Dont forget we have been living with pigs for thousands of years. Pig-stroking is a longestablished human behaviour!
The average medieval knight was more interested in his pigs than in rescuing captive maidens!
I think it is the route of potential infection that presents a new unknown factor. Plus that porcine virus has not come direct from a pig as such, but a cell line. It has been away from the pig for a while and possibly exposed to other factors that may alter it.
The average medieval knight was more interested in his pigs than in rescuing captive maidens!
I think it is the route of potential infection that presents a new unknown factor. Plus that porcine virus has not come direct from a pig as such, but a cell line. It has been away from the pig for a while and possibly exposed to other factors that may alter it.

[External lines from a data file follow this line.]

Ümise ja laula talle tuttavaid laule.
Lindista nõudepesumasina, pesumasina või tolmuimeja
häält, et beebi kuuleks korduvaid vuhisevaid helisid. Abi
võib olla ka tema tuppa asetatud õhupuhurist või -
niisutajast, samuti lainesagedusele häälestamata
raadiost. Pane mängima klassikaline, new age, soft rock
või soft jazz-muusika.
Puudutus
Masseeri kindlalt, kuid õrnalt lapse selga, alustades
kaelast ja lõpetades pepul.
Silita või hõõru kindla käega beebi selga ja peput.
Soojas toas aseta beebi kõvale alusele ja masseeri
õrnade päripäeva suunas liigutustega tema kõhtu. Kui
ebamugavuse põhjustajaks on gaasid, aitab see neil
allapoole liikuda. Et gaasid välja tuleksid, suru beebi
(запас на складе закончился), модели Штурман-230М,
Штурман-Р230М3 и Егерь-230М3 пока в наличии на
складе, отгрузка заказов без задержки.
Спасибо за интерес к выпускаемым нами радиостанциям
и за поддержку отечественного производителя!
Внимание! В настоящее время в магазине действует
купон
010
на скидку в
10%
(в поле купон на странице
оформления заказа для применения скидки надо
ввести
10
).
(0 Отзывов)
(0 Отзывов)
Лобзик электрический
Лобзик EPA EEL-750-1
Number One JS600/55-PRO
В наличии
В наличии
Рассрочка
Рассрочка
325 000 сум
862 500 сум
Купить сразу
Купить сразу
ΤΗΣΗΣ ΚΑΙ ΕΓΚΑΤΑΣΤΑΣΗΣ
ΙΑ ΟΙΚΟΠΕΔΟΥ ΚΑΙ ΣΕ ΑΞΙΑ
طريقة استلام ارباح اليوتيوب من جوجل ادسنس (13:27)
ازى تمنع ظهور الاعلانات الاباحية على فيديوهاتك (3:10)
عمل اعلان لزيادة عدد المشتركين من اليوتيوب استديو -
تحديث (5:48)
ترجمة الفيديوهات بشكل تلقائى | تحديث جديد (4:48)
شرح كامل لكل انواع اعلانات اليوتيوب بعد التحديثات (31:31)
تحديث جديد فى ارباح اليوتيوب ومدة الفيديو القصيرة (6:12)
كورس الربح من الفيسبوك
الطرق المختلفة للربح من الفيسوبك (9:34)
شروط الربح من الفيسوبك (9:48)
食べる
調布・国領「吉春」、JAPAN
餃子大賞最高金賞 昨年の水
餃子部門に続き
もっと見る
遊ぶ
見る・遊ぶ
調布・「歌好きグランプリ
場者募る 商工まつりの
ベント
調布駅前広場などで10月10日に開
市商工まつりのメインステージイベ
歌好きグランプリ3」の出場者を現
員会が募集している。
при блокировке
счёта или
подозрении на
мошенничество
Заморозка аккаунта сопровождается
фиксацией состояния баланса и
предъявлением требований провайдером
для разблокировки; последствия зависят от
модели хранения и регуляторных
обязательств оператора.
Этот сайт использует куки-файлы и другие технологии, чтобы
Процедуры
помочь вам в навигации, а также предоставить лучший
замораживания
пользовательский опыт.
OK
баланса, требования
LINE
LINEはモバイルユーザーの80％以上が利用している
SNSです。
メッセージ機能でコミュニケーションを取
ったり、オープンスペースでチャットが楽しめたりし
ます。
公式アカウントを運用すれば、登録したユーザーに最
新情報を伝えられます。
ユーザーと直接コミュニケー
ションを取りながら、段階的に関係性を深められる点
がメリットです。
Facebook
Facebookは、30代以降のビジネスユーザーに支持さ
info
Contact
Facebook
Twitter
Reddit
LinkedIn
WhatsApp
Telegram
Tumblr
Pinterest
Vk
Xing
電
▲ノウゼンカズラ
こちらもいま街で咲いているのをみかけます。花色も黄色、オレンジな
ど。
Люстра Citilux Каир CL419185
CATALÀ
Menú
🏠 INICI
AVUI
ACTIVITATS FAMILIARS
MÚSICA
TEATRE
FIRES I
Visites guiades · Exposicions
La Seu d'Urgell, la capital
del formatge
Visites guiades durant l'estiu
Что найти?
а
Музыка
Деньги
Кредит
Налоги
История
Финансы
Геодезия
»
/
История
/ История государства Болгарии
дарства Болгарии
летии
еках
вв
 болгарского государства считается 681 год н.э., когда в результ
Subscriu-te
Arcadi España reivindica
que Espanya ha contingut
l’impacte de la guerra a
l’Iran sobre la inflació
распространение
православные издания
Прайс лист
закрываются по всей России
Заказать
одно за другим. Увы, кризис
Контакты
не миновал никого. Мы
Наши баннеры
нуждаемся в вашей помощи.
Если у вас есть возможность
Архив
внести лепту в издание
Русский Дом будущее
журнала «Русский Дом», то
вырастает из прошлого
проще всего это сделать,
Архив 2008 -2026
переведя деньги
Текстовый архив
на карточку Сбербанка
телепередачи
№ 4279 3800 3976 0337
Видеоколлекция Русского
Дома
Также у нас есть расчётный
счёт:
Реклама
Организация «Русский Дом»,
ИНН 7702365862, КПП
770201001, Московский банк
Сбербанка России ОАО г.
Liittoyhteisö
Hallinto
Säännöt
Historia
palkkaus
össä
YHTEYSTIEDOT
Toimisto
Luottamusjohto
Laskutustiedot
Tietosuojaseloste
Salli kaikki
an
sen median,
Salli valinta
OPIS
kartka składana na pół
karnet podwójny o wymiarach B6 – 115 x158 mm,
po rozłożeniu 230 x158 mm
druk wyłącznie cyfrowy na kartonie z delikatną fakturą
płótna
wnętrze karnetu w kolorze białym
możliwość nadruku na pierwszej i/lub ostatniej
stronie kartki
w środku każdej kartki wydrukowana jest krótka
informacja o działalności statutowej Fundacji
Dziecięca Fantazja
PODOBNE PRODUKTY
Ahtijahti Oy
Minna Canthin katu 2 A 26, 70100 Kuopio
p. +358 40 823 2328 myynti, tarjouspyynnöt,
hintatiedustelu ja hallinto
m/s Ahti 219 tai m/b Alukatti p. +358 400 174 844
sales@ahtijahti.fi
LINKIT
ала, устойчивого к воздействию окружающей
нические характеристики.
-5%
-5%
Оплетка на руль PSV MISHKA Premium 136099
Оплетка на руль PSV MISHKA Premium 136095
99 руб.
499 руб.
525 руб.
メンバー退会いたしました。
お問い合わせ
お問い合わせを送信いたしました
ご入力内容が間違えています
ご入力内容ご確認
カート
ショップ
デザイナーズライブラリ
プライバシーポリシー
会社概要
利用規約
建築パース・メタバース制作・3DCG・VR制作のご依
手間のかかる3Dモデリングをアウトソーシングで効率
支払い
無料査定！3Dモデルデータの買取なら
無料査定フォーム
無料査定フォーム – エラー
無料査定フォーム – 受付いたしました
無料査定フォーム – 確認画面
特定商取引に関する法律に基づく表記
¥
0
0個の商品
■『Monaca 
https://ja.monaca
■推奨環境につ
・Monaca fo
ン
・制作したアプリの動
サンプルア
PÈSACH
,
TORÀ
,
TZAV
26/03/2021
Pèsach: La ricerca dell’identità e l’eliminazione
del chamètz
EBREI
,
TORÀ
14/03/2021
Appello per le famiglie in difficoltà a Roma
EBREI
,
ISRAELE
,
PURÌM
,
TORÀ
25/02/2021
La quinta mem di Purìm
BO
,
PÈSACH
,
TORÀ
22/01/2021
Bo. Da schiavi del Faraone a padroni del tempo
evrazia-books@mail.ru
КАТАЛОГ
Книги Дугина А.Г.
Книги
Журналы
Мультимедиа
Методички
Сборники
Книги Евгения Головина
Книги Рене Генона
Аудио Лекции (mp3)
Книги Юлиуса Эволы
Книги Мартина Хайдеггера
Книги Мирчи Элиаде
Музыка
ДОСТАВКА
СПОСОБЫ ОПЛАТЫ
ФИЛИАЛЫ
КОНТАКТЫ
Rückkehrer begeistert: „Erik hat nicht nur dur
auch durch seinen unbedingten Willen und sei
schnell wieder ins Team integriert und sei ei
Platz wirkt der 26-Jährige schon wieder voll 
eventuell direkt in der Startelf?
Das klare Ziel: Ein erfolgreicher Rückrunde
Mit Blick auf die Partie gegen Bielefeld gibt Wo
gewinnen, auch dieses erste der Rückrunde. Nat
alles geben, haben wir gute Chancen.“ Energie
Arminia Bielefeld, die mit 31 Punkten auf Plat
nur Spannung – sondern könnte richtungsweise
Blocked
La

I seem to remember that many recent attempts to link a new virus with disease have foundered on replicability. PCR is so sensitive to tiny perturbations in research methods that it is impossible to finally prove the existance of a virus one way or the other in samples. It is easy to block research if you demand an impossible standard of proof. The best that you can do is to establish liklihood and continue your hypothesis by doing clinical trials, as JM wants to do.
This is how medicine has been done for centiries. So why the outcry when she wants to see if her (willing) patients get better?
At the Invest in ME conference the WPI were confident and happy. JM did not look like a woman with doubts to me. She can take her opponents criticisms' in her stride.
This is how medicine has been done for centiries. So why the outcry when she wants to see if her (willing) patients get better?
At the Invest in ME conference the WPI were confident and happy. JM did not look like a woman with doubts to me. She can take her opponents criticisms' in her stride.